L’intelligence artificielle vous parle

Par Tobie Lebel de Découverte

En cinq ans, l’apprentissage profond a permis de faire des bonds de géant dans la compréhension du langage. Si l’intelligence artificielle se concentre encore sur des tâches très spécialisées, plusieurs équipes travaillent à repousser les limites sur ce plan.

En cinq ans, l’apprentissage profond a permis de faire des bonds de géant dans la compréhension du langage. Si l’intelligence artificielle se concentre encore sur des tâches très spécialisées, plusieurs équipes travaillent à repousser les limites sur ce plan.
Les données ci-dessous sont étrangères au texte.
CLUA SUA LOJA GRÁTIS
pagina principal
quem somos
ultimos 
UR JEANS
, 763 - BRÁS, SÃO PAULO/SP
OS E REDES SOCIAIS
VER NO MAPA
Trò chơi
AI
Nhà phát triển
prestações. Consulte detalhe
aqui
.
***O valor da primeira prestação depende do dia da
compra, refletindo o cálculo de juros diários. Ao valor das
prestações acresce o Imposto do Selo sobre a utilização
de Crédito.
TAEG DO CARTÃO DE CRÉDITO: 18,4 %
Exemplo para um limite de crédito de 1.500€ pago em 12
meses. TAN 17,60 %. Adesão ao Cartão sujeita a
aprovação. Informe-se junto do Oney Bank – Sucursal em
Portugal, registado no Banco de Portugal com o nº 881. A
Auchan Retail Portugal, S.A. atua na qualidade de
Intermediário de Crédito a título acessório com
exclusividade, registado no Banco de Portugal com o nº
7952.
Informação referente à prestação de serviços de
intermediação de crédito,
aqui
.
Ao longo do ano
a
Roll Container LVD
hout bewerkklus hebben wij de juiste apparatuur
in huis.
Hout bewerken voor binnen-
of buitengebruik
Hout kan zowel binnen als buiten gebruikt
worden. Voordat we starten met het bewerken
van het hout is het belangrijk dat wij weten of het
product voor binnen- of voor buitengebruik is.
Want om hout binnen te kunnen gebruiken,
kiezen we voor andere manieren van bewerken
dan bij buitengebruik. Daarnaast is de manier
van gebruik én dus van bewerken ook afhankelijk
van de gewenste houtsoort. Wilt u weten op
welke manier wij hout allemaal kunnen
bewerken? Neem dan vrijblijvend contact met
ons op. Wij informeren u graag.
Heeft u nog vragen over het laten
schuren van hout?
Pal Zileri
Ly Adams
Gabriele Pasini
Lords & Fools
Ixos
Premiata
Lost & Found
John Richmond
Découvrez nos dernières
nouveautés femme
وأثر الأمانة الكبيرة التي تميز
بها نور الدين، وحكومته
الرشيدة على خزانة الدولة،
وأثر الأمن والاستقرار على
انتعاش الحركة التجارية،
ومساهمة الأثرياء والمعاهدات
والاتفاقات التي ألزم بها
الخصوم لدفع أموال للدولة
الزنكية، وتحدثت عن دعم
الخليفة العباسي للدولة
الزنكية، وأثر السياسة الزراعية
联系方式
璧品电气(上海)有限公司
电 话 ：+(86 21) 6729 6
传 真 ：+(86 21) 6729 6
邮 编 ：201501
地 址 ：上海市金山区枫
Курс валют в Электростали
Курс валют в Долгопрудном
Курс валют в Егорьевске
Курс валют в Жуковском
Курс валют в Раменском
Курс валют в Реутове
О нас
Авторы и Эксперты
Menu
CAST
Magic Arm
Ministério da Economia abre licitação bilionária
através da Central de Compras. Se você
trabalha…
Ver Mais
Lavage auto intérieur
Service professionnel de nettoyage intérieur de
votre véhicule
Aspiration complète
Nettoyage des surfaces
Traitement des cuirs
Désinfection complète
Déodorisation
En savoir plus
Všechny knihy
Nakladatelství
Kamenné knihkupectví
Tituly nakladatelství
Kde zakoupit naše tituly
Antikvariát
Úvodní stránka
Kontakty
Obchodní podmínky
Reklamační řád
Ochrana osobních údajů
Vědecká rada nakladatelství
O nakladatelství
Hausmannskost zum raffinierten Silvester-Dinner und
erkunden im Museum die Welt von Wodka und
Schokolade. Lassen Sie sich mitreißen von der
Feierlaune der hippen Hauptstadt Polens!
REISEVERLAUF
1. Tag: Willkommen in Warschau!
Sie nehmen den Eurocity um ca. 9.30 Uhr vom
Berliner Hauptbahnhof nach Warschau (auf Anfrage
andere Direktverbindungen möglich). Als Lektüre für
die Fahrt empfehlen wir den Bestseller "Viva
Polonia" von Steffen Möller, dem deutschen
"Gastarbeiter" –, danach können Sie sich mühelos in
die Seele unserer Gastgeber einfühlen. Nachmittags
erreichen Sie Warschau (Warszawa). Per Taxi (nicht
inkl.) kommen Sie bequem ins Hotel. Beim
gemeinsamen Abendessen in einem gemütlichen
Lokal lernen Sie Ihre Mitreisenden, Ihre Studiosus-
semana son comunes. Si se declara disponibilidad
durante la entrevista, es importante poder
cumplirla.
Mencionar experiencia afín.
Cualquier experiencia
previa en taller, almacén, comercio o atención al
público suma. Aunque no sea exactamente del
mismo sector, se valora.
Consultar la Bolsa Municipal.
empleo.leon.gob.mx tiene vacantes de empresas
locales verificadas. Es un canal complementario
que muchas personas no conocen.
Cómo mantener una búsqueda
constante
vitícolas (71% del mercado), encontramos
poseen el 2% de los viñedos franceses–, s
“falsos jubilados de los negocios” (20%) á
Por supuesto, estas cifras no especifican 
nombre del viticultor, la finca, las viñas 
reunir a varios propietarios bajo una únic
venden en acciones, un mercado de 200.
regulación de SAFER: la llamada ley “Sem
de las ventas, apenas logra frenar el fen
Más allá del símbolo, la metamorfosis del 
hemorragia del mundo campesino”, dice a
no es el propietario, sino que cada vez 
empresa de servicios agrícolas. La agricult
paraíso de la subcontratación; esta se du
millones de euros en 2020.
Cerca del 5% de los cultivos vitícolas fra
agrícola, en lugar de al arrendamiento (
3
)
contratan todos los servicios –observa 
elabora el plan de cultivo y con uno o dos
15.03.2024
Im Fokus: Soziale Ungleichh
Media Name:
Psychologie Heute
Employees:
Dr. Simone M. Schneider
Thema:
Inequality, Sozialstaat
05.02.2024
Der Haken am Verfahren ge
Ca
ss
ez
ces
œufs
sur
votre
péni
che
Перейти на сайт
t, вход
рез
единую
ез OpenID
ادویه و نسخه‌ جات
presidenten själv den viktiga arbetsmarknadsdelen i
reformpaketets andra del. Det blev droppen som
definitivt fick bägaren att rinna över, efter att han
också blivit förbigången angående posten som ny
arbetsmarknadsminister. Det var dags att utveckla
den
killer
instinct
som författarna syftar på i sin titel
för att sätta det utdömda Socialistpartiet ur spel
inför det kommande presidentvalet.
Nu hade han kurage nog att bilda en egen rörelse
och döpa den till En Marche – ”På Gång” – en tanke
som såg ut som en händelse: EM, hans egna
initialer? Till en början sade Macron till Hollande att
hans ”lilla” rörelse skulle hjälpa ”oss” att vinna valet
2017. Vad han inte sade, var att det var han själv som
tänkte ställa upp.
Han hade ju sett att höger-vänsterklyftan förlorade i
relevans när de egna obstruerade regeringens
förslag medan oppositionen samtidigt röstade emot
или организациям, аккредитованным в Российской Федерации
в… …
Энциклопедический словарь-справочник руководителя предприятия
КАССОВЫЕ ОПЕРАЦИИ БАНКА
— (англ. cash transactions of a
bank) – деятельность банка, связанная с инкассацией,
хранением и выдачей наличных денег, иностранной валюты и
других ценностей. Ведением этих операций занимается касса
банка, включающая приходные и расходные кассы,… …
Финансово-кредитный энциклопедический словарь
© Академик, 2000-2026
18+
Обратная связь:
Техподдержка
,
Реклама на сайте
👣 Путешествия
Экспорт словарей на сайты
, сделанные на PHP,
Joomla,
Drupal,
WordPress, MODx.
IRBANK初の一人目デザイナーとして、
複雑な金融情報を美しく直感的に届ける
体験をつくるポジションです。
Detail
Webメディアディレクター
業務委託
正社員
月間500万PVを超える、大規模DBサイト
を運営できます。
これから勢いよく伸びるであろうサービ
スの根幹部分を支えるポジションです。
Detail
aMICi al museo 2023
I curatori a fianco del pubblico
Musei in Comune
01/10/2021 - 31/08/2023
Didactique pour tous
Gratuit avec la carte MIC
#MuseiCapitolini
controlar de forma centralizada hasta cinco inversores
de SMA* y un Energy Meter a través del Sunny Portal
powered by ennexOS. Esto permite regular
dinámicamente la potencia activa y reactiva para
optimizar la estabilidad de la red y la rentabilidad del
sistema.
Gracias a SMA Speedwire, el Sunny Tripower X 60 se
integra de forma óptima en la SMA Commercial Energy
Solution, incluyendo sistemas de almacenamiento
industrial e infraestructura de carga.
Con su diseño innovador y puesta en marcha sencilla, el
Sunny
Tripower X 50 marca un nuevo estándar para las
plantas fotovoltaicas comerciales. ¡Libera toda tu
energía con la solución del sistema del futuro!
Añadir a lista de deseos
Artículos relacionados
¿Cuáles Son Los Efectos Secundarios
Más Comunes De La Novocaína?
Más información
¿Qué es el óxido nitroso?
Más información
Nos premières interactions vocales avec la machine remontent à une époque où on ne qualifiait pas encore les téléphones d’intelligents, par exemple pour consulter l’annuaire ou naviguer dans des menus. Malgré notre patience et nos efforts de diction, les résultats étaient parfois décevants.

Mais les choses ont changé rapidement. Grâce, entre autres, à l’apprentissage profond, les meilleurs systèmes de reconnaissance vocale ont aujourd’hui des taux d’erreur très faibles, comparables à celui des humains, et les voix de synthèse imitent de mieux en mieux les voix humaines.

L’entreprise DeepMind, qui appartient à Google, a généré des échantillons de voix artificielle, montrant l’évolution de la technologie.

Voix artificielle classique (type 1)

Voix artificielle classique (type 2)

Voix artificielle générée grâce à l’apprentissage profond

Depuis quelques années, on assiste aussi à la multiplication des outils de conversation. Qu’ils soient intégrés à des pages web, à des téléphones intelligents ou à des bornes équipées de micros et de haut-parleurs, ces assistants personnels peuvent vous indiquer la météo, trouver un café ou éplucher votre agenda.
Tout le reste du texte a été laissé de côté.